Parfois, pour le travail. Je pense qu’il est essentiel de posséder les bases, de connaître la cuisine classique. Un peu comme un musicien le solfège. Ce n’est que sur un sol ferme de connaissances que l’on peut créer… dans la continuité.

Avec ce nouveau projet, vous allez être un des chefs les plus attendus en 2021. Bruxelles rêve d’un restaurant qui renouerait avec trois étoiles. Tout cela ne fait-il pas reposer beaucoup de pression sur vos épaules?

La base de mon ambition avec cet endroit est de réussir le concept que nous voulons mettre en place. Si le restaurant est rempli midi et soir, si l’ambiance est bonne et que les convives et le personnel sont contents, c’est gagné, je ne demande rien d’autre. Bien sûr, si les étoiles arrivent ou que nous gardons nos deux étoiles, c’est tant mieux, c’est même un plus. Je pense que le Michelin lui aussi repense son approche de la gastronomie, notamment en raison de la situation économique actuelle.

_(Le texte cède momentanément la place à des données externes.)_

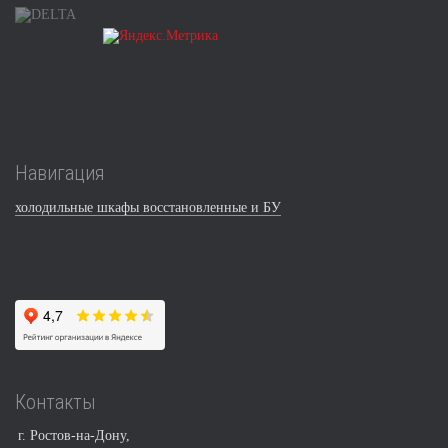
Навигация
холодильные шкафы восстановленные и БУ
Контакты
г. Ростов-на-Дону,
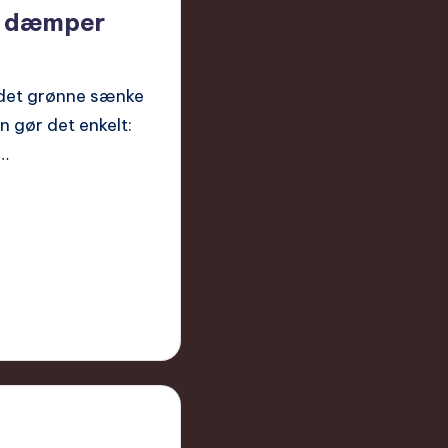
er dæmper
i det grønne sænke
n gør det enkelt:
r…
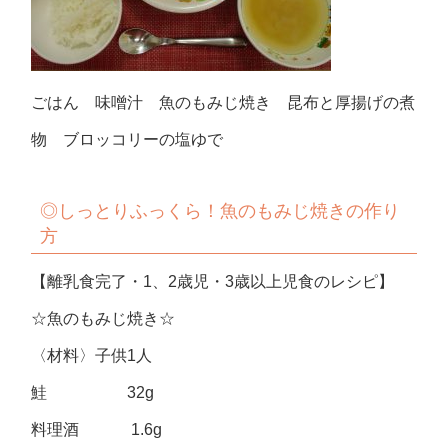
ごはん 味噌汁 魚のもみじ焼き 昆布と厚揚げの煮
物 ブロッコリーの塩ゆで
◎しっとりふっくら！魚のもみじ焼きの作り
方
【離乳食完了・1、2歳児・3歳以上児食のレシピ】
☆魚のもみじ焼き☆
〈材料〉子供1人
鮭 32g
料理酒 1.6g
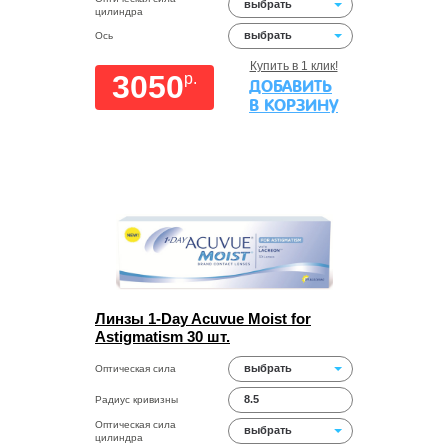
выбрать
цилиндра
выбрать
Ось
Купить в 1 клик!
3050
p.
ДОБАВИТЬ
В КОРЗИНУ
Линзы 1-Day Acuvue Moist for
Astigmatism 30 шт.
выбрать
Оптическая сила
8.5
Радиус кривизны
Оптическая сила
выбрать
цилиндра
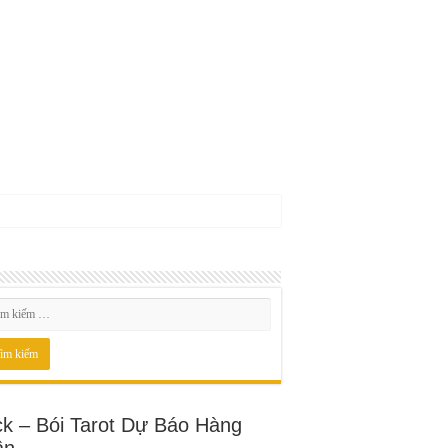
ck – Bói Tarot Dự Báo Hàng
ần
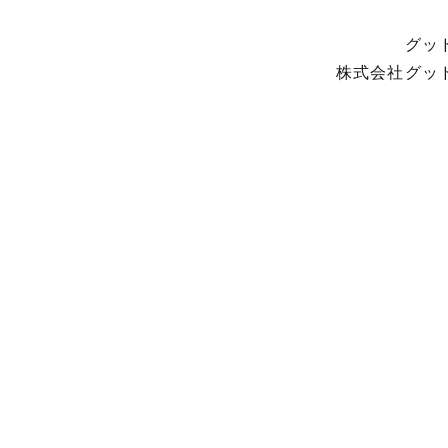
グッ
株式会社グッ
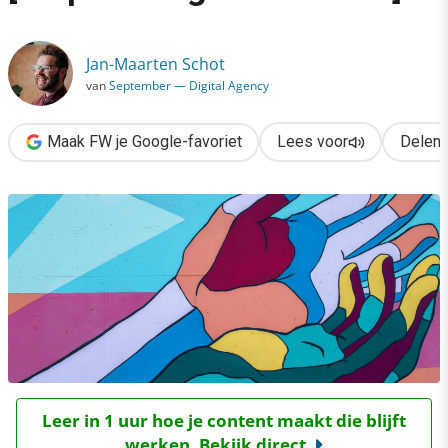
›
Van bezoeker naar donateur [5 tips voor goede doelen]
Jan-Maarten Schot
van
September — Digital Agency
Maak FW je Google-favoriet
Lees voor
Delen
Leer in 1 uur hoe je content maakt die blijft
werken. Bekijk direct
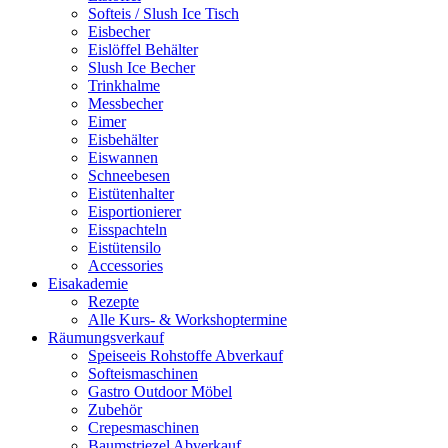
Softeis / Slush Ice Tisch
Eisbecher
Eislöffel Behälter
Slush Ice Becher
Trinkhalme
Messbecher
Eimer
Eisbehälter
Eiswannen
Schneebesen
Eistütenhalter
Eisportionierer
Eisspachteln
Eistütensilo
Accessories
Eisakademie
Rezepte
Alle Kurs- & Workshoptermine
Räumungsverkauf
Speiseeis Rohstoffe Abverkauf
Softeismaschinen
Gastro Outdoor Möbel
Zubehör
Crepesmaschinen
Baumstriezel Abverkauf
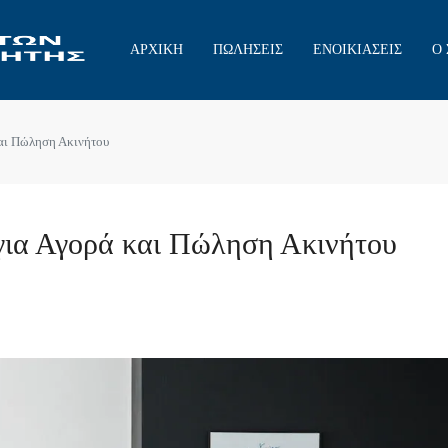
ΑΡΧΙΚΗ
ΠΩΛΗΣΕΙΣ
ΕΝΟΙΚΙΑΣΕΙΣ
Ο
και Πώληση Ακινήτου
για Αγορά και Πώληση Ακινήτου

A l’Art Club, j’étais très heureux, je n’avais pas d’étoile mais c’était plein. Que demander de plus? De toute façon, notre ouverture retardée à janvier en raison de la Covid fera que nous ne serons pas dans l’édition 2021 des guides.

Et la pression?

Il est certain que c’est la période la plus compliquée que j’ai jamais eu à affronter. L’avantage, c’est qu’on l’aborde en équipe, je ne suis pas seul. Je continue à bien dormir. Mais il ne faudrait pas que la situation actuelle de fermeture se prolonge. Un troisième confinement serait redoutable.

Est-ce que ces trois étoiles ne sont pas le rêve ultime de votre associé Serge Litvine?

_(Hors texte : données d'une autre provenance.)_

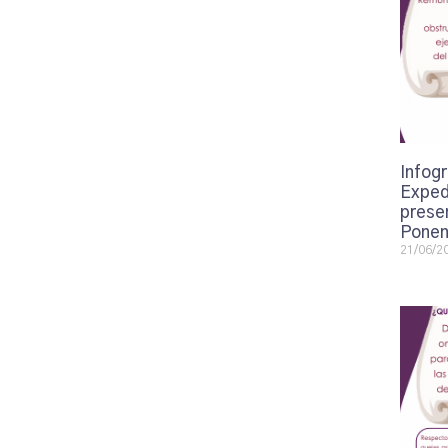
Infogr
Exped
presen
Ponen
21/06/2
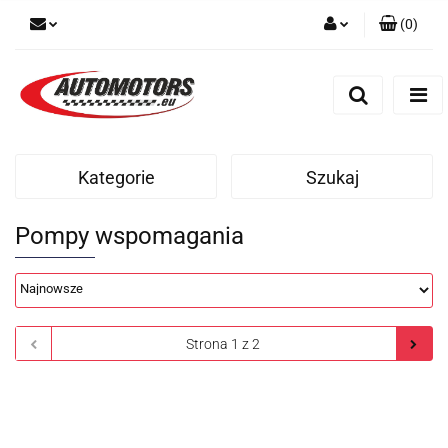
(
0
)
Zaloguj się
Zarejestruj się
Dodaj zgłoszenie
Kategorie
Szukaj
Pompy wspomagania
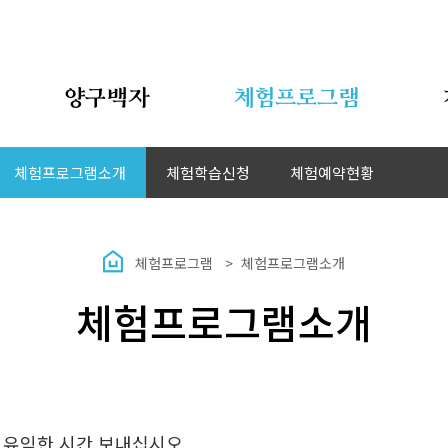
양구백자
체험프로그램
체험프로그램소개
체험학습신청
체험예약현황
체험프로그램
체험프로그램소개
체험프로그램소개
 유익한 시간 보내십시오.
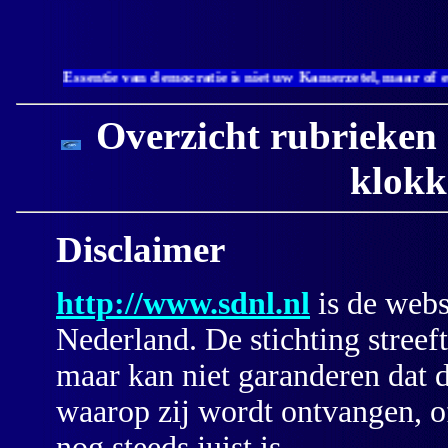
Essentie van democratie is niet uw Kamerzetel, maar of
Overzicht rubrieken 
klokk
Disclaimer
http://www.sdnl.nl
is de webs
Nederland. De stichting streeft
maar kan niet garanderen dat d
waarop zij wordt ontvangen, of
nog steeds juist is.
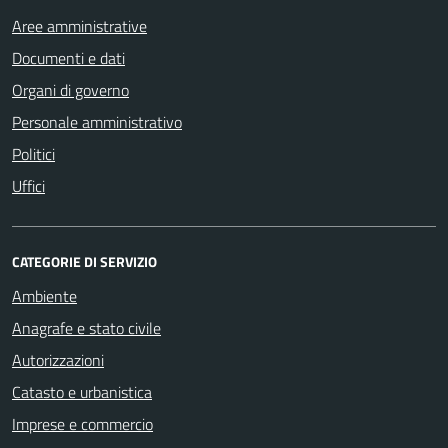
Aree amministrative
Documenti e dati
Organi di governo
Personale amministrativo
Politici
Uffici
CATEGORIE DI SERVIZIO
Ambiente
Anagrafe e stato civile
Autorizzazioni
Catasto e urbanistica
Imprese e commercio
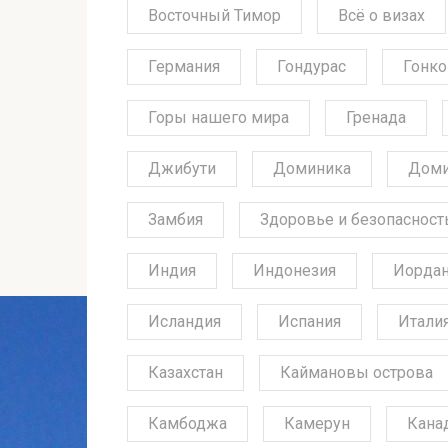
Восточный Тимор
Всё о визах
Германия
Гондурас
Гонко
Горы нашего мира
Гренада
Джибути
Доминика
Доми
Замбия
Здоровье и безопасност
Индия
Индонезия
Иорда
Исландия
Испания
Итали
Казахстан
Каймановы острова
Камбоджа
Камерун
Кана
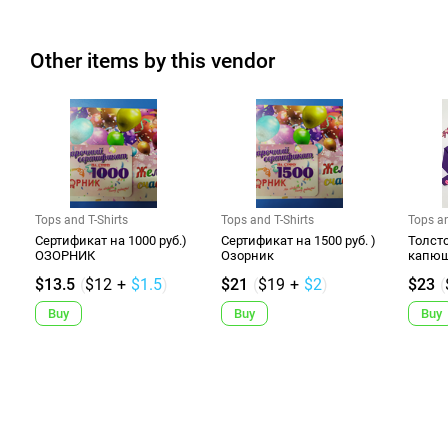
Other items by this vendor
Tops and T-Shirts
Tops and T-Shirts
Tops an
Сертификат на 1000 руб.)
Сертификат на 1500 руб. )
Толсто
ОЗОРНИК
Озорник
капюшо
$13.5
(
$12
+
$1.5
)
$21
(
$19
+
$2
)
$23
(
Buy
Buy
Buy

Certainement, c’est un passionné comme moi. Nous allons nous apporter mutuellement pour progresser vers l’excellence. Je ne suis pas un chef obtus, j’écoute beaucoup ce que l’on me dit, je suis attentif aux suggestions. Serge Litvine – il l’a prouvé avec ses nombreux établissements – est également sur la balle. Avec sa famille, son fils Vladimir et sa fille Tatiana, il a écrit une vraie success-story: tous leurs restaurants, Dieu sait s’il y en a, sont des succès. Ensemble, nous devrions faire du bon travail. J’aime travailler en équipe et il faut bien se dire que l’investissement que nous faisons est important. Je ne sais pas qui pourrait se lancer seul dans une telle aventure à l’heure actuelle. Il faut se rappeler qu’au total, il y aura 150 couverts dans cet endroit…

75, avenue du Vivier d’Oie, à 1000 Bruxelles. lavillalorraine.be Réouverture à partir du 19 janvier.